Once we have a DNAbin object, it can be analysed in a number of R packages, such as ape and pegas. We can also output a fasta file for other softwares to use.

write.dna( my_dnabin1, file = 'my_gene.fasta', format = 'fasta' )
unlink('my_gene.fasta') # Clean up after we're done with the example.

Also see:

Creating loci objects

The package pegas uses objects of class loci. We can use the function vcfR2loci to convert our vcfR object to one of class loci.
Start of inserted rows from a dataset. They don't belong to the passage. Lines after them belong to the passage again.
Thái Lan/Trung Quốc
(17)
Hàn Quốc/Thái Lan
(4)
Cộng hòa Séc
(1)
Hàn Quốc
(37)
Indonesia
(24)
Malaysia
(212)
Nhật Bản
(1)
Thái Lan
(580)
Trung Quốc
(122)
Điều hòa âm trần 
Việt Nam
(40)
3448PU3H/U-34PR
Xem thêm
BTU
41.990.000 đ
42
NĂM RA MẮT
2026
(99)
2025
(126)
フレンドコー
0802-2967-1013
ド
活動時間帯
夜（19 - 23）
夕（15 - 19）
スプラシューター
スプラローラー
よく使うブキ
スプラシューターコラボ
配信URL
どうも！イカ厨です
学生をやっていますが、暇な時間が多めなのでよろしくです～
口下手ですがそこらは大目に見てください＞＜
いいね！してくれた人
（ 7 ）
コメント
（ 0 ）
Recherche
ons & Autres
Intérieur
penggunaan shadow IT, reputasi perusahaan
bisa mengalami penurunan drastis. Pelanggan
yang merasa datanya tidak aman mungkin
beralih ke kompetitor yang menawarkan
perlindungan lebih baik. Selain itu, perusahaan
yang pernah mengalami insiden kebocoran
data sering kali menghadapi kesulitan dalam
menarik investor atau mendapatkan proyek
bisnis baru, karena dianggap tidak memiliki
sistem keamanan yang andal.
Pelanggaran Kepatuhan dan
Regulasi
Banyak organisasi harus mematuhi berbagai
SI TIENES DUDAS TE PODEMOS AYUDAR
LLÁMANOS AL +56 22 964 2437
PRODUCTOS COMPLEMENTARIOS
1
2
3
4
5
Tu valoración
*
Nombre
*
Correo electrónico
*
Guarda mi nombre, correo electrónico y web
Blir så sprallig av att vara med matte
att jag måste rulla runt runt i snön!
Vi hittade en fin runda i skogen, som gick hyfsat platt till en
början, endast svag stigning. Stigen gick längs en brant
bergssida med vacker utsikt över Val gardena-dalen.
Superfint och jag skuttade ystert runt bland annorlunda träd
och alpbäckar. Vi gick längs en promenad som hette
system.time( my_loci <- vcfR2loci(vcf) )
class(my_loci)

This takes a noticable amount of time to execute but is effective. We can now proceed to downstream analyses.

Conclusion

The use of vcfR is an intermediary point in an analysis. Once VCF data are obtained, vcfR provides an interactive way to scrutinize and filter the data. A number of paths have been provided that take the results of VCF format data from exploration and filtering to downstream analyses by other software that uses VCF files as input or several R packages.